For a while, this floor just…wouldn’t load. You could jump off and you’d get stuck in an infinite loop of falling, taking damage each time your position “reset,” until you died and had to load from a save. Thankfully, we got the ground back under our feet.
But, to get back to the point, testing achievements is something we have to do for every game that has them, and adding them to a game that didn’t already have them adds an additional layer of complication to that. For example, let’s consider the game’s big bonus dungeon, the Illusory Labyrinth. It has four “branches,” each 20 floors long (but unconnected to the other branches), and there’s an achievement for clearing all branches. But when I cleared floor 20 of the first branch I ventured into, the achievement popped. So now, what we need to have the achievement do is clear, but then Sara, our programmer, has to decide whether it’s easier to have the achievement trigger off the completion of each floor, check your enemy log for the profiles of all the floor 20 bosses (probably the way I’d lean), or proc it based off the collection of all the final-floor rewards.
The good news is that we know what problems remain and, for the most part, they’re the kind of normal QA issues one would expect. The bad news is that we’re pushing Zwei: The Ilvard Insurrection’s release back into fall.
Summer just doesn’t seem to have worked out for us, does it?
Believe me, we’re not fond of game delays any more than you are.
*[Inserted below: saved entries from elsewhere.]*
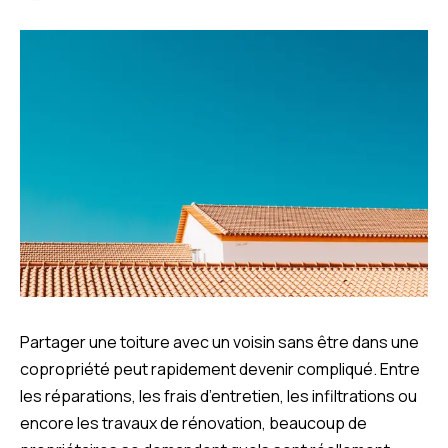
Partager une toiture avec un voisin sans être dans une
copropriété peut rapidement devenir compliqué. Entre
les réparations, les frais d’entretien, les infiltrations ou
encore les travaux de rénovation, beaucoup de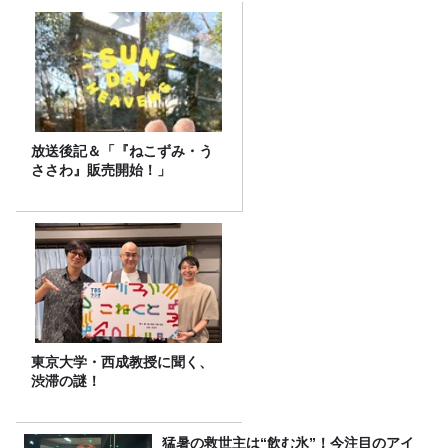
放送後記＆「『ねこずみ・う
ささわ』販売開始！」
東京大学・西成教授に聞く、
渋滞の謎！
猛暑の救世主は“飲む氷”！今注目のアイ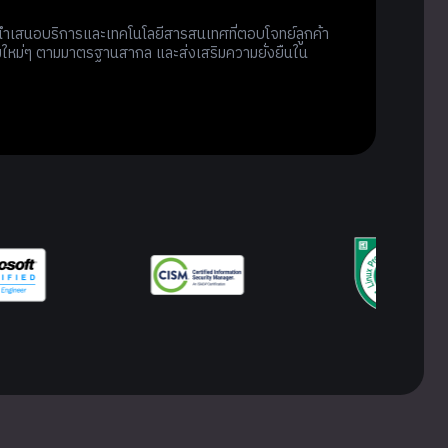
ารนำเสนอบริการและเทคโนโลยีสารสนเทศที่ตอบโจทย์ลูกค้า
ใหม่ๆ ตามมาตรฐานสากล และส่งเสริมความยั่งยืนใน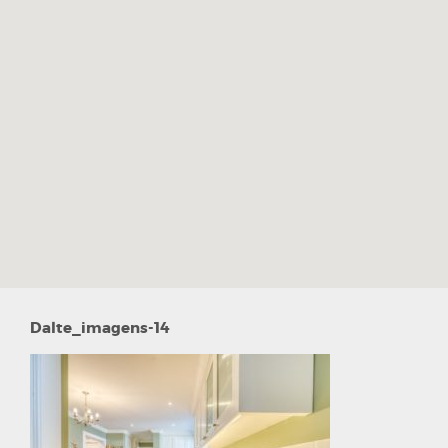
Dalte_imagens-14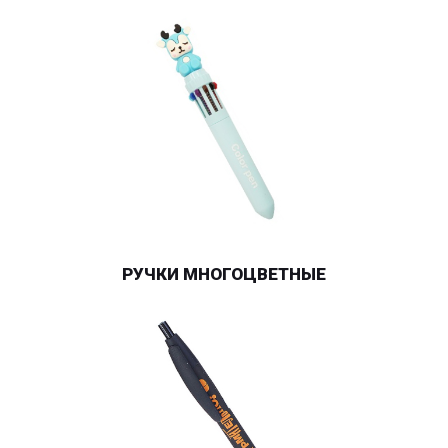
РУЧКИ МНОГОЦВЕТНЫЕ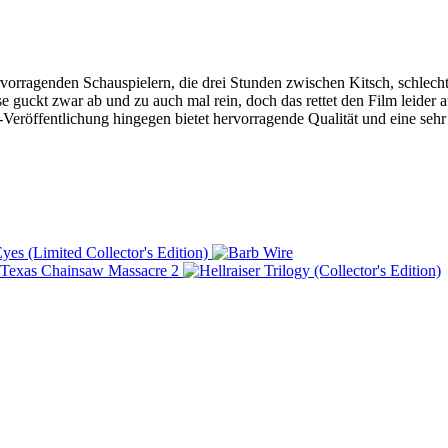
ervorragenden Schauspielern, die drei Stunden zwischen Kitsch, schlec
uckt zwar ab und zu auch mal rein, doch das rettet den Film leider au
-Veröffentlichung hingegen bietet hervorragende Qualität und eine seh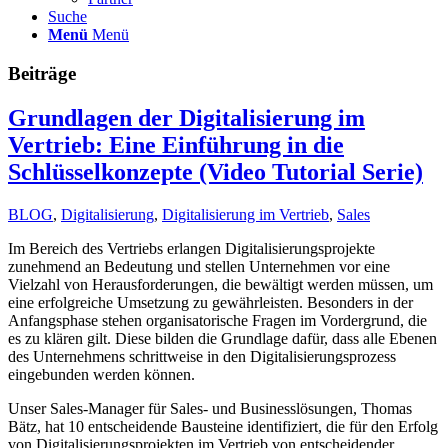
Suche
Menü
Menü
Beiträge
Grundlagen der Digitalisierung im
Vertrieb: Eine Einführung in die
Schlüsselkonzepte (Video Tutorial Serie)
BLOG
,
Digitalisierung
,
Digitalisierung im Vertrieb
,
Sales
Im Bereich des Vertriebs erlangen Digitalisierungsprojekte
zunehmend an Bedeutung und stellen Unternehmen vor eine
Vielzahl von Herausforderungen, die bewältigt werden müssen, um
eine erfolgreiche Umsetzung zu gewährleisten. Besonders in der
Anfangsphase stehen organisatorische Fragen im Vordergrund, die
es zu klären gilt. Diese bilden die Grundlage dafür, dass alle Ebenen
des Unternehmens schrittweise in den Digitalisierungsprozess
eingebunden werden können.
Unser Sales-Manager für Sales- und Businesslösungen, Thomas
Bätz, hat 10 entscheidende Bausteine identifiziert, die für den Erfolg
von Digitalisierungsprojekten im Vertrieb von entscheidender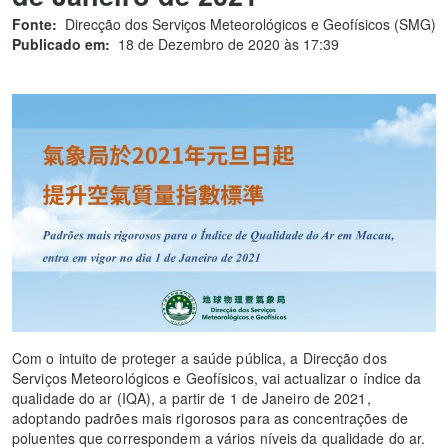
Fonte:
Direcção dos Serviços Meteorológicos e Geofísicos (SMG)
Publicado em:
18 de Dezembro de 2020 às 17:39
Com o intuito de proteger a saúde pública, a Direcção dos
Serviços Meteorológicos e Geofísicos, vai actualizar o índice da
qualidade do ar (IQA), a partir de 1 de Janeiro de 2021,
adoptando padrões mais rigorosos para as concentrações de
poluentes que correspondem a vários níveis da qualidade do ar.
They’re disappointing, they let you down, and they’re awkward to announce. But, speaking personally, I’d rather wait for a game and have it work well from the get-go than play a game in a state where my immersion is interrupted by weird graphical or textual hiccups, or achievements popping at the wrong times. So that’s what we’re doing our best to deliver. Remember, every cake is gonna taste funny if it wasn’t baked long enough.
So…yeah. Kick back as the summer heat abates, grab yourself a pumpkin spice beverage, and wait warmly as we prepare for you a mighty fine video game that I think will prove worth the (additional) wait.